▸ **Problem**:
Once you reach the line containing "Recuperar el Carnet de Conducir (124, 1823)" in the entries below, write out that line and each one after it down to the line containing "2019年 (799, 1328)", exactly and with nothing added.

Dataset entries
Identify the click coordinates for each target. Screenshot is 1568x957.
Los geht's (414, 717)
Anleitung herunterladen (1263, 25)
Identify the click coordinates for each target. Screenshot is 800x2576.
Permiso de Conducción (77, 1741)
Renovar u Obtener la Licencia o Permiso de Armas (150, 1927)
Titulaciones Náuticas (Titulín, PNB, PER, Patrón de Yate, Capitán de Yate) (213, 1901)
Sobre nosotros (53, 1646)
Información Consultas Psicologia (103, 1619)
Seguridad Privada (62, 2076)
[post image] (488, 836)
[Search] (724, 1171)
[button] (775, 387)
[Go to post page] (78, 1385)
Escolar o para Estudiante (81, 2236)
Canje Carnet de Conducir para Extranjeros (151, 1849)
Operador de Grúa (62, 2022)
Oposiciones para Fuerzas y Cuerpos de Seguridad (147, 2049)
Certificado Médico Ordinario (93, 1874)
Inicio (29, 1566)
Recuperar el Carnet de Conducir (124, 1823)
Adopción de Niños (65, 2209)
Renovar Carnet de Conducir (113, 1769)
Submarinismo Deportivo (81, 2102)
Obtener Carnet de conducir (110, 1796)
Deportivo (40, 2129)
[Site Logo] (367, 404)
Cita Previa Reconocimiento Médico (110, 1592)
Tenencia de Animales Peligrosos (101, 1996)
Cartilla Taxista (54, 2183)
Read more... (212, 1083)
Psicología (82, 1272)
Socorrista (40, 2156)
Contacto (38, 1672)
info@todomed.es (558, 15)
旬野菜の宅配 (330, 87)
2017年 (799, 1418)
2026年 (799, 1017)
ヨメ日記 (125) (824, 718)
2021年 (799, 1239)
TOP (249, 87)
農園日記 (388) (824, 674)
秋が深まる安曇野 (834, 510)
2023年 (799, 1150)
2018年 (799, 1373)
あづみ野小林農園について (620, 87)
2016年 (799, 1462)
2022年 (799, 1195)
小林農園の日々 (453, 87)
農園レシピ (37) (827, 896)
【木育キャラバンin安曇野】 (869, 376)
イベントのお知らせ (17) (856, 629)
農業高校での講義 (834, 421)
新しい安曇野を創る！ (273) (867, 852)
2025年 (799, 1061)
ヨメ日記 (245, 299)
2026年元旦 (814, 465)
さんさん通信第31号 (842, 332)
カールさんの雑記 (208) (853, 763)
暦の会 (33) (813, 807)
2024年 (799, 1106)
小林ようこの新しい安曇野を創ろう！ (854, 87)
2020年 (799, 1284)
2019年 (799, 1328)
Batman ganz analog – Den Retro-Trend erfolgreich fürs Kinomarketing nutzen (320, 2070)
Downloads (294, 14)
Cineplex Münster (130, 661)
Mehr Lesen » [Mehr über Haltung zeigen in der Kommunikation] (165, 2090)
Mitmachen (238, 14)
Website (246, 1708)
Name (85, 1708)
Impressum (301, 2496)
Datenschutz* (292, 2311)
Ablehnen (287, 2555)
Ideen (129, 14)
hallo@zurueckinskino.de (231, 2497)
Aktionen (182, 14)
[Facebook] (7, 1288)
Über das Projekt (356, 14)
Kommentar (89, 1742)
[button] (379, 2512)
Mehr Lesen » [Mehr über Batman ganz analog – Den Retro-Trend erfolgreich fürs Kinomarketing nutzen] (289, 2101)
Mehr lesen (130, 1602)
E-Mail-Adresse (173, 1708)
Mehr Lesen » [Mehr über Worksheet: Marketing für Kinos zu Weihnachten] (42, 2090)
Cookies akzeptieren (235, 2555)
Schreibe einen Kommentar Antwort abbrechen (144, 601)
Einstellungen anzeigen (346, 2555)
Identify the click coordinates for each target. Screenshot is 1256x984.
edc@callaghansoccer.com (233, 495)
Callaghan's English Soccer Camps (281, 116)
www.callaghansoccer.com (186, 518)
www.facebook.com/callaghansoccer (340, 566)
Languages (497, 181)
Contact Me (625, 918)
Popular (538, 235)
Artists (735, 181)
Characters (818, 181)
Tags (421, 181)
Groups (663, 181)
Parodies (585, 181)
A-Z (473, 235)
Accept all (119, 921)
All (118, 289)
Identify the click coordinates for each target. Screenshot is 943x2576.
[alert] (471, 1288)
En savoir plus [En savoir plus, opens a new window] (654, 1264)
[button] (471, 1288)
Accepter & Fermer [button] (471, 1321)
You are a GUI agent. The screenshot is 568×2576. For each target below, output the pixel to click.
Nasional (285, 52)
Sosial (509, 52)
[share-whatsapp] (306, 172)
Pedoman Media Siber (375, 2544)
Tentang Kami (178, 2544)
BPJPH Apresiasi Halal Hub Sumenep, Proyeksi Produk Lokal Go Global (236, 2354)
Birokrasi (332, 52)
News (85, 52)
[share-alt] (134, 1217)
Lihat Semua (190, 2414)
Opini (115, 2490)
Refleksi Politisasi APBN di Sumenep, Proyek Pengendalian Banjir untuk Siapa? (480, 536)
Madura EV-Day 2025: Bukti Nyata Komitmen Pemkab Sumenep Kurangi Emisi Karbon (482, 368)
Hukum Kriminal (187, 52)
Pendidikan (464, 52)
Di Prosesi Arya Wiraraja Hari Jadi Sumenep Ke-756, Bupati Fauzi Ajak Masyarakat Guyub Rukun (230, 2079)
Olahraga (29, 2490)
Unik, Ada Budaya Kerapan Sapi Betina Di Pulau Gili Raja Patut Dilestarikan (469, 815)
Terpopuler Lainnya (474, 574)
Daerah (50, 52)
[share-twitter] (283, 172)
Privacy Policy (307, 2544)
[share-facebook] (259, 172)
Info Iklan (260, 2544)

▸ **Response**:
Recuperar el Carnet de Conducir (124, 1823)
Adopción de Niños (65, 2209)
Renovar Carnet de Conducir (113, 1769)
Submarinismo Deportivo (81, 2102)
Obtener Carnet de conducir (110, 1796)
Deportivo (40, 2129)
[Site Logo] (367, 404)
Cita Previa Reconocimiento Médico (110, 1592)
Tenencia de Animales Peligrosos (101, 1996)
Cartilla Taxista (54, 2183)
Read more... (212, 1083)
Psicología (82, 1272)
Socorrista (40, 2156)
Contacto (38, 1672)
info@todomed.es (558, 15)
旬野菜の宅配 (330, 87)
2017年 (799, 1418)
2026年 (799, 1017)
ヨメ日記 (125) (824, 718)
2021年 (799, 1239)
TOP (249, 87)
農園日記 (388) (824, 674)
秋が深まる安曇野 (834, 510)
2023年 (799, 1150)
2018年 (799, 1373)
あづみ野小林農園について (620, 87)
2016年 (799, 1462)
2022年 (799, 1195)
小林農園の日々 (453, 87)
農園レシピ (37) (827, 896)
【木育キャラバンin安曇野】 (869, 376)
イベントのお知らせ (17) (856, 629)
農業高校での講義 (834, 421)
新しい安曇野を創る！ (273) (867, 852)
2025年 (799, 1061)
ヨメ日記 (245, 299)
2026年元旦 (814, 465)
さんさん通信第31号 (842, 332)
カールさんの雑記 (208) (853, 763)
暦の会 (33) (813, 807)
2024年 (799, 1106)
小林ようこの新しい安曇野を創ろう！ (854, 87)
2020年 (799, 1284)
2019年 (799, 1328)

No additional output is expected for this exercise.